The Association of Southeast Asian Nations (ASEAN) will be forced to reconsider a peace plan agreed with Myanmar if its military rulers execute more prisoners, Cambodian Prime Minister Hun Sen said on Wednesday.
The 10-nation bloc, which is hosting a big international gathering this week, has pushed the Myanmar junta to follow a peace “consensus” agreed last year and has condemned its recent execution of four activists linked to a resistance movement, its first executions in decades.
“If more prisoners are executed, we will be forced to rethink…our role vis a vis ASEAN’s five-point consensus,” Hun Sen, the chair of ASEAN, said in opening the meeting of its foreign ministers.
He said ASEAN’s unity had been challenged by the Myanmar crisis, and while the peace plan had “not advanced to everyone’s wishes” there had been some progress on providing humanitarian aid.
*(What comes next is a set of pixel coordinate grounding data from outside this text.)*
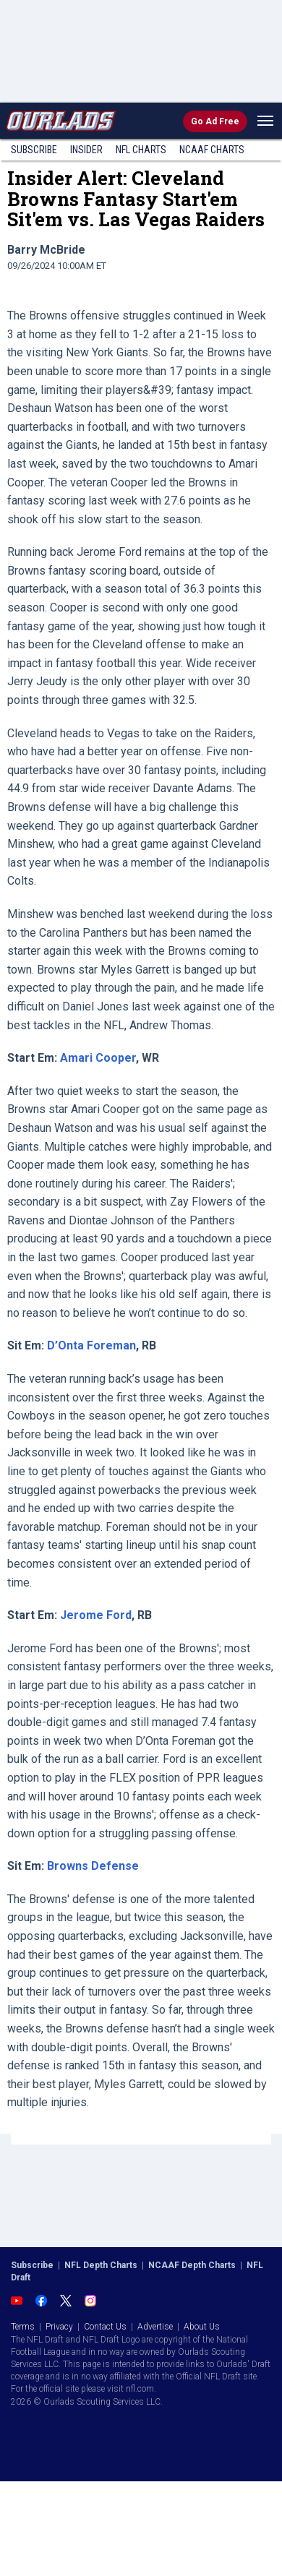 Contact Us (105, 2327)
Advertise (155, 2327)
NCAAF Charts (211, 149)
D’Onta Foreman (91, 1345)
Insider (86, 149)
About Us (202, 2327)
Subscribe (34, 149)
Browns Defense (93, 1866)
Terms (23, 2327)
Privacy (59, 2327)
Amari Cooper (98, 1058)
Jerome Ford (96, 1615)
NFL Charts (141, 149) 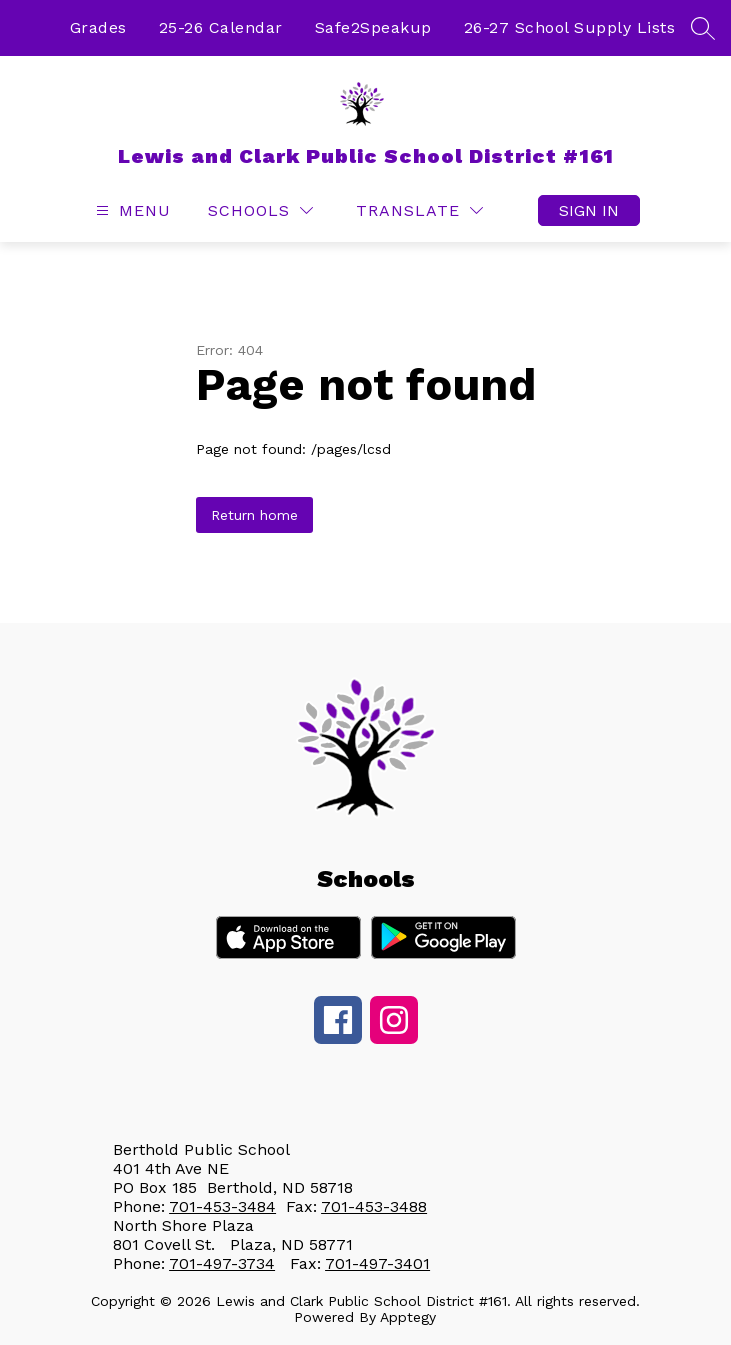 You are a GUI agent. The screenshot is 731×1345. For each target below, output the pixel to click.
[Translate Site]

But Hun Sen said the situation had changed dramatically and was even worse than before the peace agreement, due to the junta’s execution of the activists, which he said ASEAN states “are deeply disappointed and disturbed” by.
A senior State Department official on Wednesday said the United States was “looking what can be done to both sustain and increase the pressure” on the Myanmar generals.
U.S. Secretary of State Antony Blinken is among 27 foreign ministers set to join the ASEAN Regional Forum security meeting in Cambodia on Friday, which will also include counterparts from China, Russia, Japan, Britain and Australia.
The Myanmar junta last week defended the executions as “justice for the people”, brushing off a deluge of international condemnation.
Those activists had aided “terror acts”, it said, referring to attacks by militias fighting military rule and seeking to avenge a deadly crackdown on protests.
Myanmar is not represented at this week’s ASEAN meetings after its military declined a proposal to send a non-junta representative. ASEAN has barred the generals until progress in the peace plan is demonstrated.
Some members of ASEAN, which has a tradition of non-interference in each other’s internal affairs, have been increasingly strident in their criticism of Myanmar.
Singapore’s foreign ministry said Myanmar had “disrespected” the peace effort, adding “without any progress on this front, further engagement with the Myanmar military authorities would be of limited value.”
Malaysian Foreign Minister Saifuddin Abdullah said the junta has been frustrating everyone in ASEAN and making a mockery of the peace agreement, which should be inclusive of its opponents.
“We regret the fact that the junta has not been cooperative,” he added.
Greg Poling, director of Southeast Asia Studies at the Washington-Center for Strategic and International Studies said the bloc was furious over the executions and “will be looking to prove that ASEAN isn’t completely neutered.”
Still, an Asian diplomat, who declined to be identified, questioned what new measures ASEAN would be prepared to take.
“The five-point consensus was useful because Myanmar had agreed to it … can you do anything without Myanmar there? Honestly, I don’t know,” said the diplomat.
ASEAN ministers voiced concern also over developments in Taiwan following the visit by U.S. house speaker, Nancy Pelosi.
“We hope that all sides will try their best to de-escalate tensions and avoid actions that may contribute to the escalation of tensions,” said Kung Phoak, Secretary of State of Cambodia’s foreign ministry.
In a separate statement, Myanmar’s foreign ministry took aim at Washington, a staunch critic of the junta, and said Pelosi’s visit was causing an escalation of regional tensions.
“Myanmar opposes any provocative actions causing instabilities in the region and attempts that aim to interfere in internal affairs of other states,” it said.